The problem ▸ Your answer should be every line of the records that contains the word "ДЕПУТАТІВ".

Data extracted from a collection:
· · ·

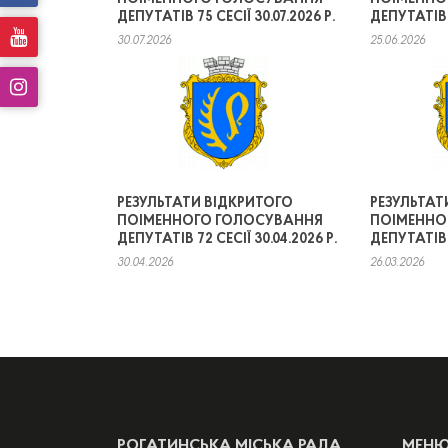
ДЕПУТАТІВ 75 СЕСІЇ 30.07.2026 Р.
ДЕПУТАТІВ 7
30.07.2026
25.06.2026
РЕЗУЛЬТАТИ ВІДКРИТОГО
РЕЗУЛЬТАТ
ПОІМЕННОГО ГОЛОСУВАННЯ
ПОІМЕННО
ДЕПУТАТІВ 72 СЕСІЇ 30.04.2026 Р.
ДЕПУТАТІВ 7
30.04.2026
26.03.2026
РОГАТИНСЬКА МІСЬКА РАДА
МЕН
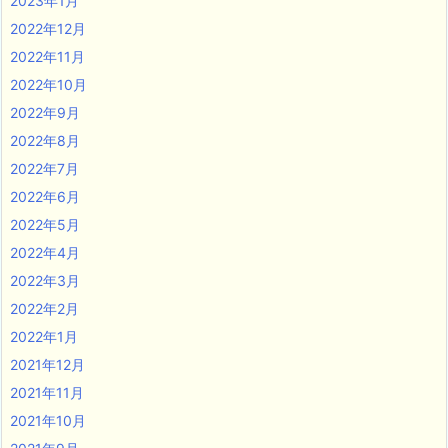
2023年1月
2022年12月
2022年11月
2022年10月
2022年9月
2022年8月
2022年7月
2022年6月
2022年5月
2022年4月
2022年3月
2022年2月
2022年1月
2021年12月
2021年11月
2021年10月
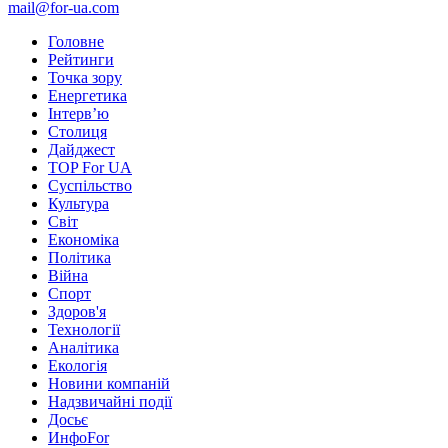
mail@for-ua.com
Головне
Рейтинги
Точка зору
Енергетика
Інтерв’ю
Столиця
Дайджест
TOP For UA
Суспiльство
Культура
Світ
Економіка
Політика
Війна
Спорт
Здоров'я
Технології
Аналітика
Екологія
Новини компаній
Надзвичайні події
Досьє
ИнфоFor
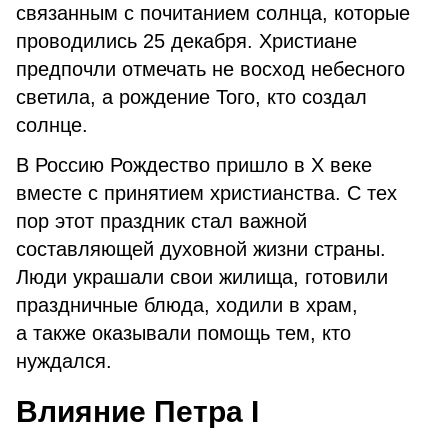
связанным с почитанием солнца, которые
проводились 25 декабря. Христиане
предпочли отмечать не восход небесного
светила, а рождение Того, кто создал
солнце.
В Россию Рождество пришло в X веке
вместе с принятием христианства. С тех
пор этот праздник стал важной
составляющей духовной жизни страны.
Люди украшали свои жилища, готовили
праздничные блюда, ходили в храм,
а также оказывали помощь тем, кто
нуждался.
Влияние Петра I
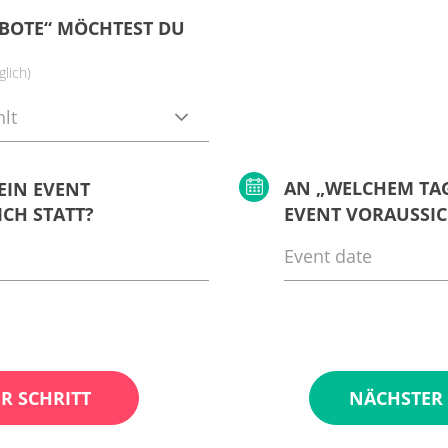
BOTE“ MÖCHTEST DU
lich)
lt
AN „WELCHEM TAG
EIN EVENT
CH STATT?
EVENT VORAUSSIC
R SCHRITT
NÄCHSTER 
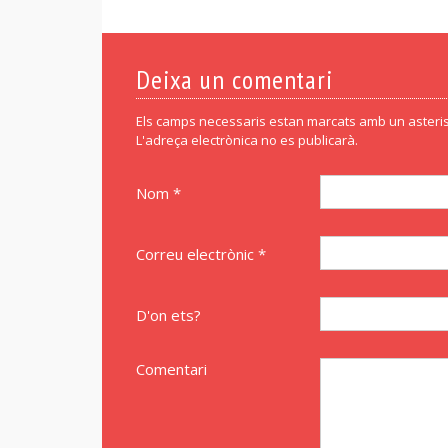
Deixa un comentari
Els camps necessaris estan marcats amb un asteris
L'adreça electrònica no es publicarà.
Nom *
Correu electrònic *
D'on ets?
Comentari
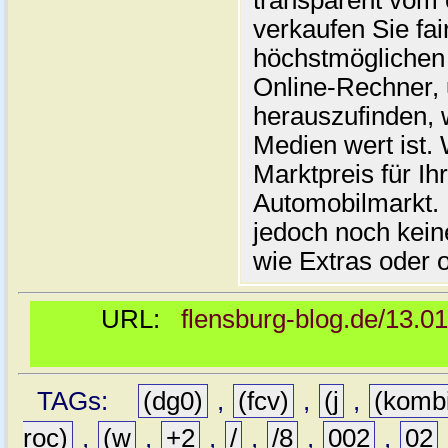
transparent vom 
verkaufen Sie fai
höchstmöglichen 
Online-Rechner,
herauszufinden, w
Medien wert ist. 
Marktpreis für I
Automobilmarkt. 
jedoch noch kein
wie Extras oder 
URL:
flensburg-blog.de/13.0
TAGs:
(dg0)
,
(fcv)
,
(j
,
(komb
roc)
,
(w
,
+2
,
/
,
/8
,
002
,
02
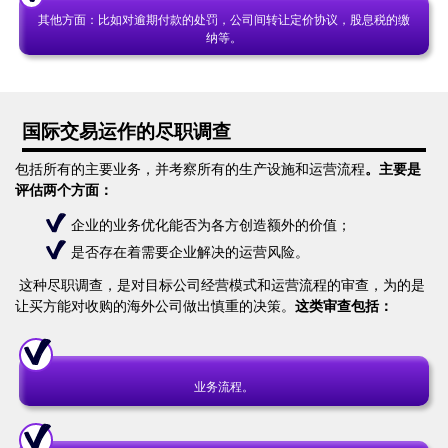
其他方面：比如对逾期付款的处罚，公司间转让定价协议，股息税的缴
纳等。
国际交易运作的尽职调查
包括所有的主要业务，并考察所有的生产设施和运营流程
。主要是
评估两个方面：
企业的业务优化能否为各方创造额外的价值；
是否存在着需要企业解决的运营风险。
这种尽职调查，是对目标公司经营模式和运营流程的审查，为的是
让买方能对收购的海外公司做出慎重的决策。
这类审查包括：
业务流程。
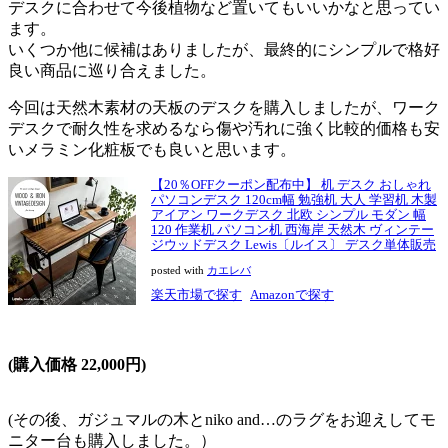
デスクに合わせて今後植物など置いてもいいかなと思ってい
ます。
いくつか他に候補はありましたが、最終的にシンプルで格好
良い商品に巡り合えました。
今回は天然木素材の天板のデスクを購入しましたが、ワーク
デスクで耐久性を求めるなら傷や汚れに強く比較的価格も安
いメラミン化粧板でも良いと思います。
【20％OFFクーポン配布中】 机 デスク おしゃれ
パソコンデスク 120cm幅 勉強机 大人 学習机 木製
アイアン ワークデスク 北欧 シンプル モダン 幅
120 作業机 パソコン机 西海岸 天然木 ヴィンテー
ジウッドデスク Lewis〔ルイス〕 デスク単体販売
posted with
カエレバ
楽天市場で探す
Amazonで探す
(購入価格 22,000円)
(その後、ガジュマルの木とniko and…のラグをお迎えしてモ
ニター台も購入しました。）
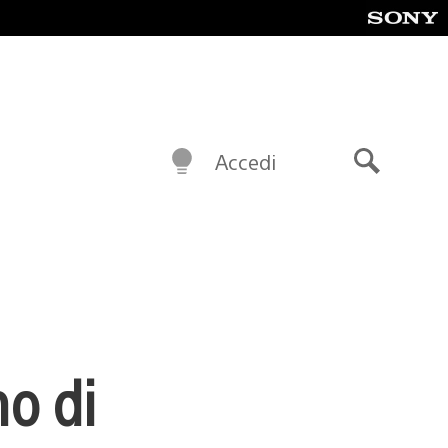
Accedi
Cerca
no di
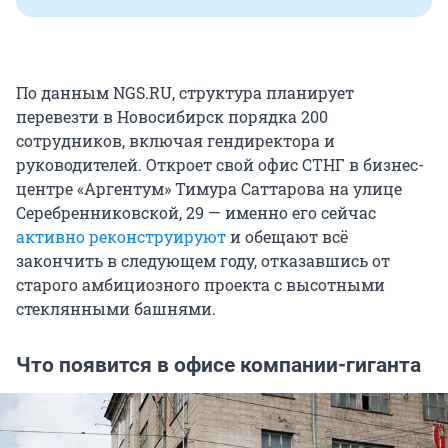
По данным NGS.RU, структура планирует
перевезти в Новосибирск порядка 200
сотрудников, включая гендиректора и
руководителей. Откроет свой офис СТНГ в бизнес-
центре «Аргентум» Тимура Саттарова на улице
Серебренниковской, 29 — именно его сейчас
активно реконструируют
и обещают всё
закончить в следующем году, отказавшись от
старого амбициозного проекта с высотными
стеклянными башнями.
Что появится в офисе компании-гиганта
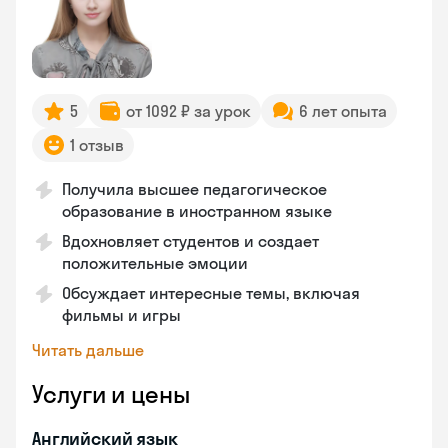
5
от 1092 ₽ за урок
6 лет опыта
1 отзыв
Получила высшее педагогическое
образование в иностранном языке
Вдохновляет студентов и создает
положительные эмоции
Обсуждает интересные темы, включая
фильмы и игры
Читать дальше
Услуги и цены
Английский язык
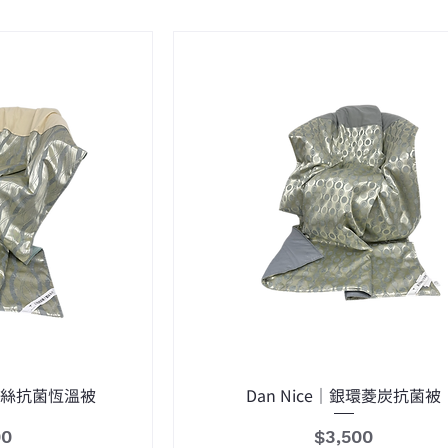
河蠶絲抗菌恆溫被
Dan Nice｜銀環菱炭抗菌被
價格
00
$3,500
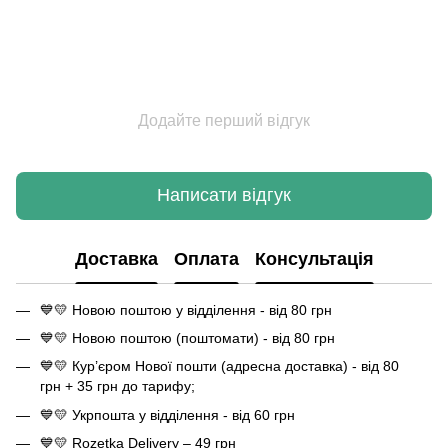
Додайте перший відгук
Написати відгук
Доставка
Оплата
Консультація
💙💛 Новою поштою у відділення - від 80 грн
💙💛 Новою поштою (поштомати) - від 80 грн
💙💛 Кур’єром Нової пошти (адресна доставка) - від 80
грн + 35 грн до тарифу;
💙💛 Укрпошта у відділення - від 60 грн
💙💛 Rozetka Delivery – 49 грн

· · ·

Task result ▸
ДЕПУТАТІВ 75 СЕСІЇ 30.07.2026 Р.
ДЕПУТАТІВ 7
ДЕПУТАТІВ 72 СЕСІЇ 30.04.2026 Р.
ДЕПУТАТІВ 7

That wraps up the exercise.